At the risk of starting a yes-it-is-no-it’s-not argument, yes it is. Or rather, the Baldwin effect is one special instance of the broader description above,
… the efforts of one generation can have an effect on the genetics of future generations by changing selection pressures
where efforts=learning. Although wasn’t Baldwin’s original proposal about phenotypically plastic traits in general, not only learned behaviors?
Jim Harrison says
I’ve never read Baldwin’s original work so I wouldn’t hazzard a guess as to what he meant at the time or whether he was an obscuratist. My general theme is better captured by what Odling-Smee, Kevin Laland, and Marcus Feldman wrote about in their Niche Construction: the Neglected Process in Evolution (Princeton, 2003).

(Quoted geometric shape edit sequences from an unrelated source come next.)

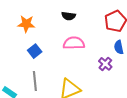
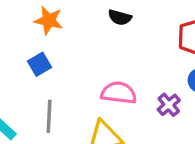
pink semicircle: (74, 43) -> (119, 93), moved
blue square: (35, 51) -> (39, 64), moved

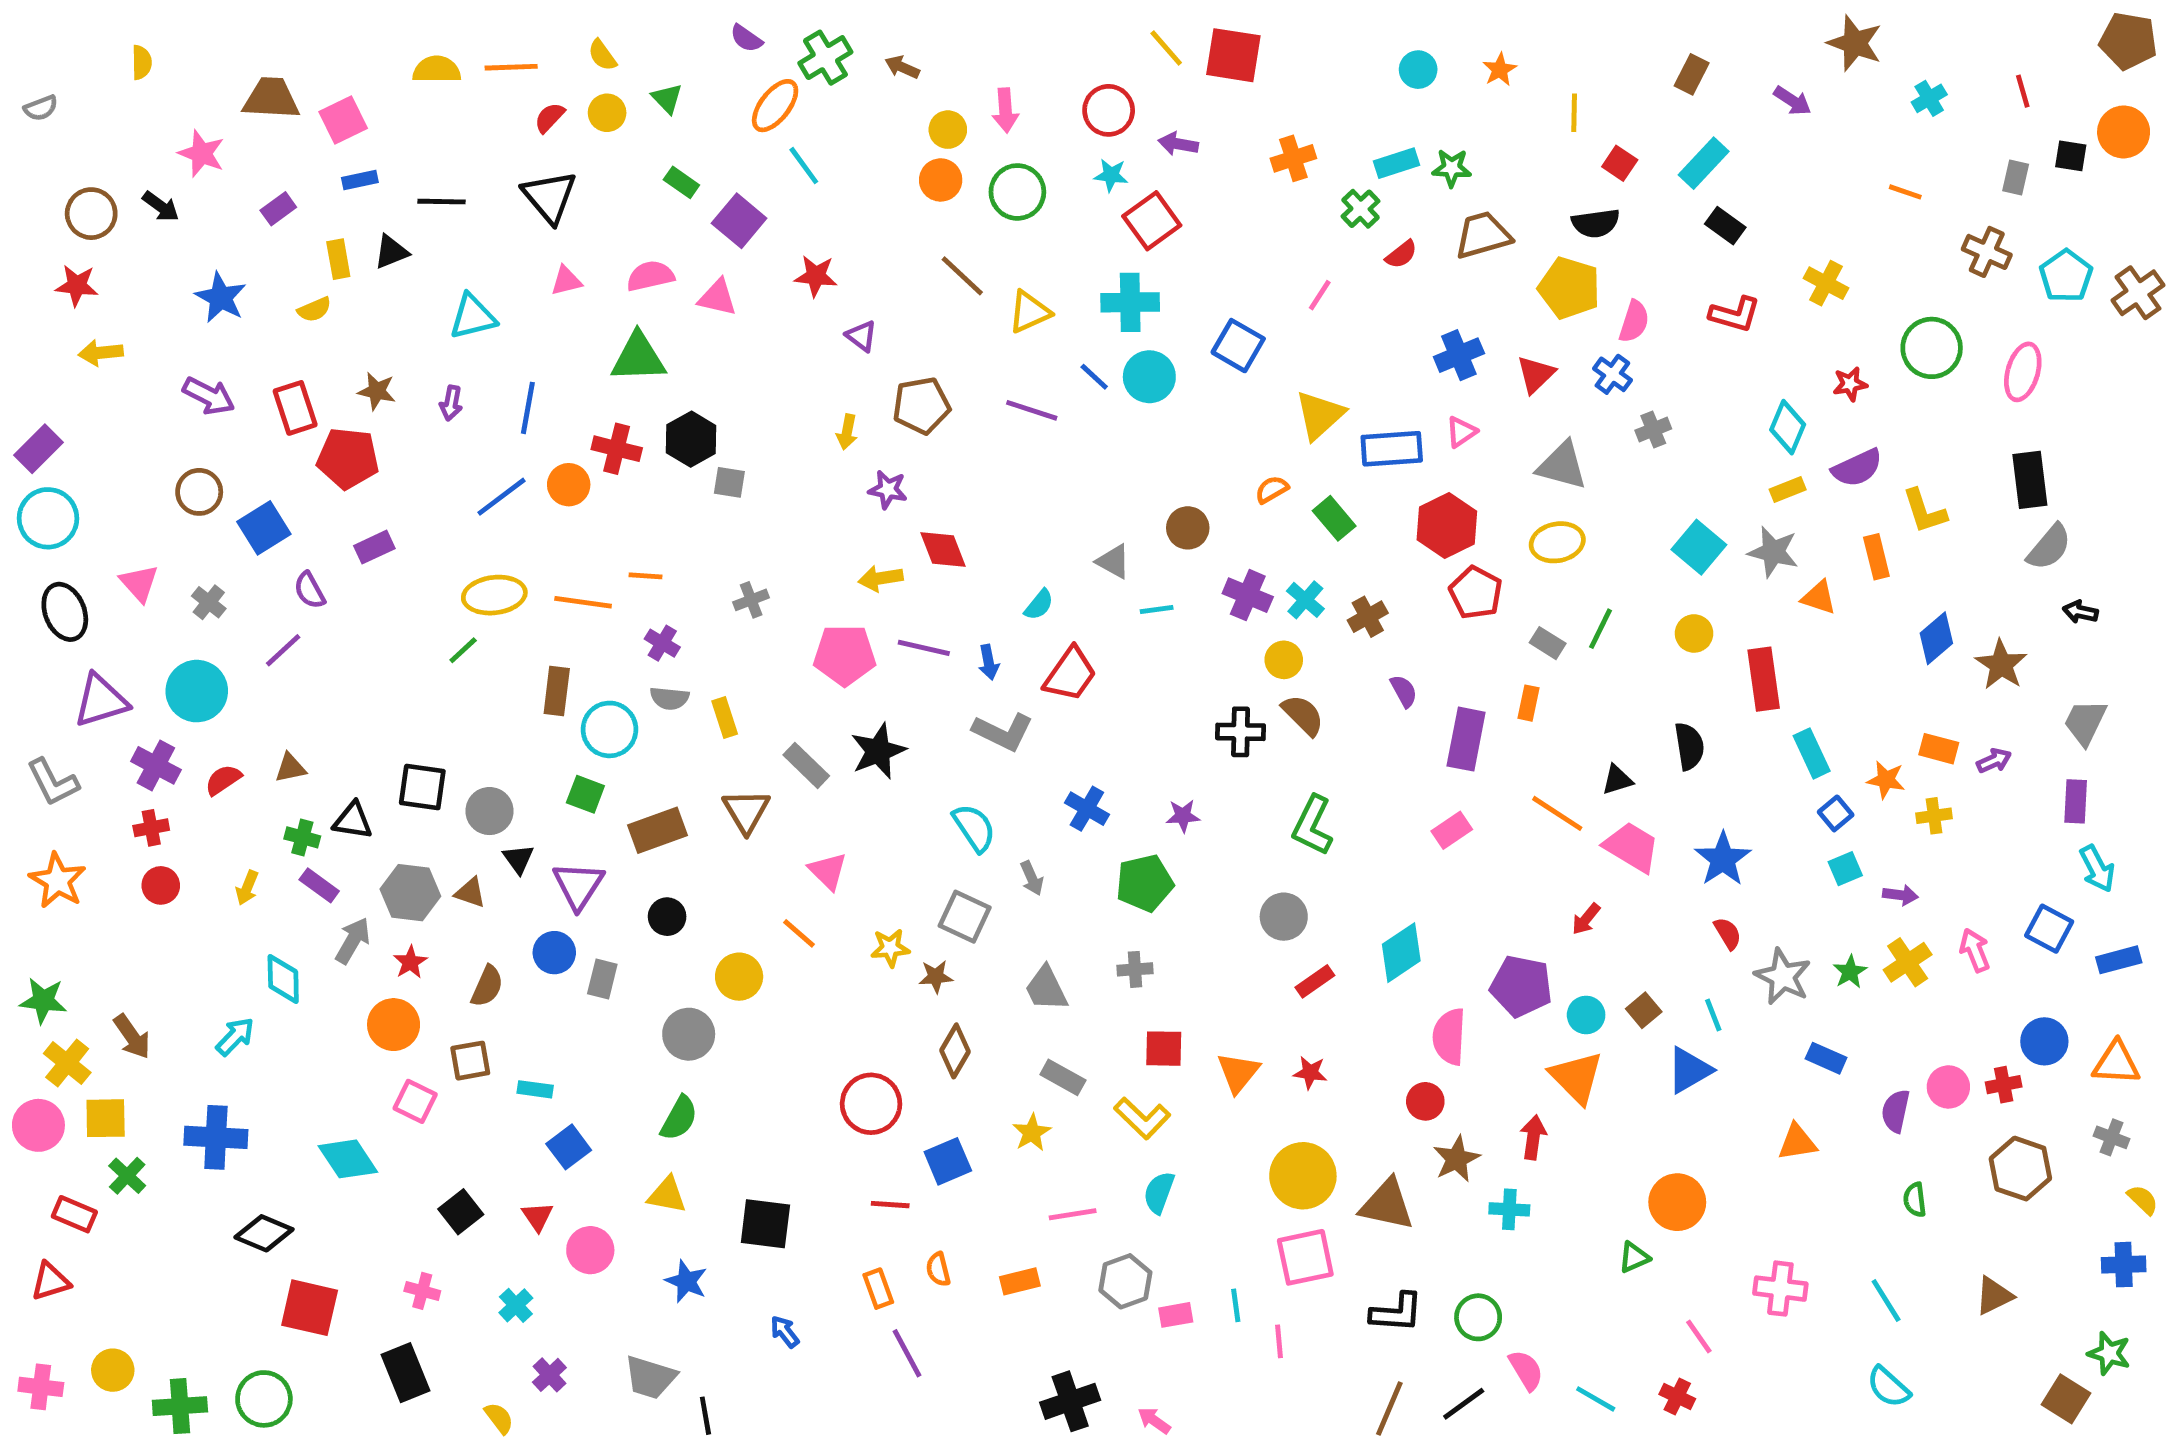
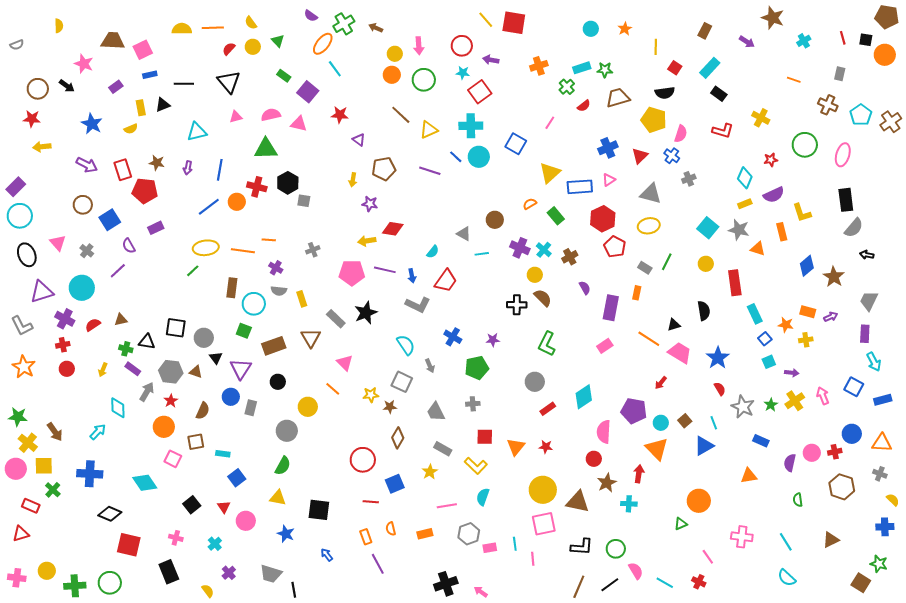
black square: (2071, 156) -> (866, 40), moved
red diamond: (943, 549) -> (393, 229), turned -60

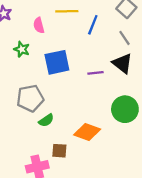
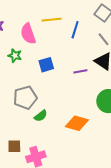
pink semicircle: (39, 25) -> (28, 34), size x1.5
blue square: (57, 62) -> (46, 65), size x0.7
brown square: (59, 151) -> (14, 146), moved

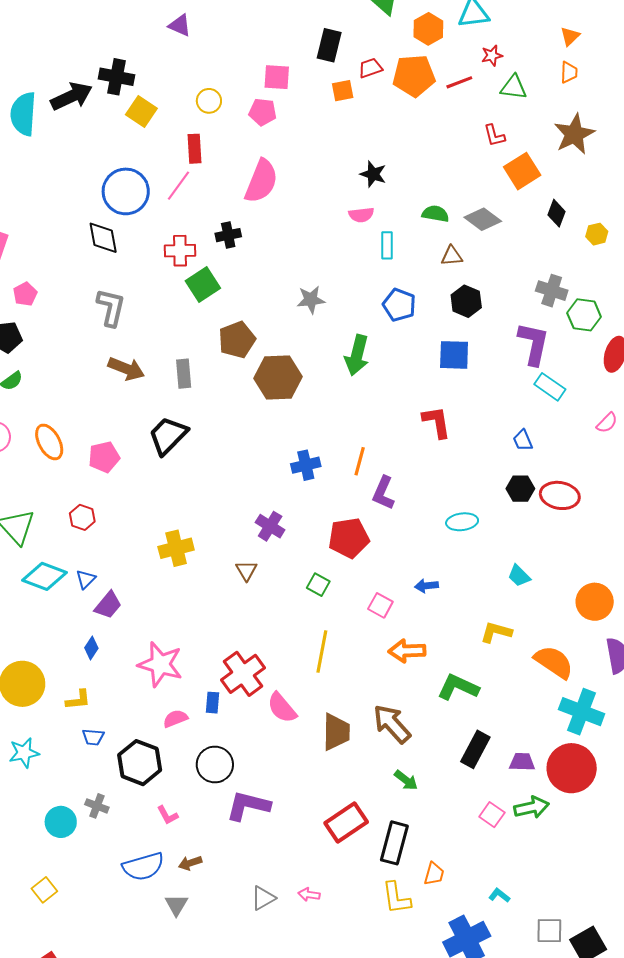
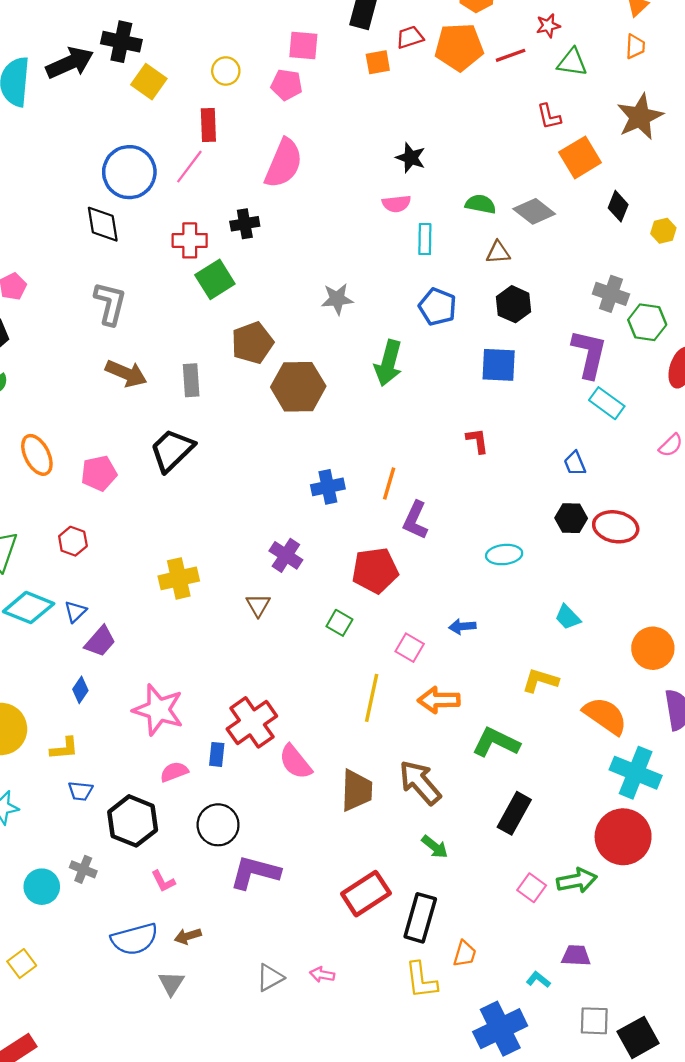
red L-shape: (437, 422) -> (477, 441), size x0.7
yellow line: (322, 652) -> (372, 698), moved
purple trapezoid: (522, 762) -> (576, 956), moved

There is at least one other important difference between Lamarck’s version of Lamarck and contemporary ideas like the generalized Baldwin effect or niche construction. Lamrarck seems to have thought that it was the element of desire or will in the efforts of one generation that affected the next, i.e. something psychological, while on the niche construction model, it’s just what the older generation actually does or suffers that counts. For example, it is widely believed that the ability of adult human beings to digest milk is a mutation (actually two mutations) that arose among pastoral people and spread because the ability of adults to drink liquid milk conveys a selective advantage but if and only if milk is being drunk. Whether anybody wants to drink it is irrelevant, and there is no question of a mysterious effect of desire on the germ plasm.
khan says
Why would rockets not work in a vacuum?
The idea was: because they wouldn’t have anything to push against.
Keith Douglas says
Hm, Dennert reminds me of Bergson, a little, who is his approximate contemporary. Curious.
Tryptamine: Not surprising; vitalism is just one component of Christianity, after all.
Monado: Sounds like the proverbial “Assume a spherical cow …”
Bronze Dog: Now I understand there are some mathematicians who have worked on trying to see if there was an interesting, but fallacious, argument that Fermat could have found. Ah, pure research – when one can even pursue error on purpose. (Of course, now that’s paradoxical.)
Katie: Ah! Someone else thought of Bergson. I have similar questions …
I do know that he (B.) won the Nobel for literature, so he was probably thought to be influential …
Danniel Soares says
Wasn’t that the time of the so called “eclipse of Darwinism” anyway?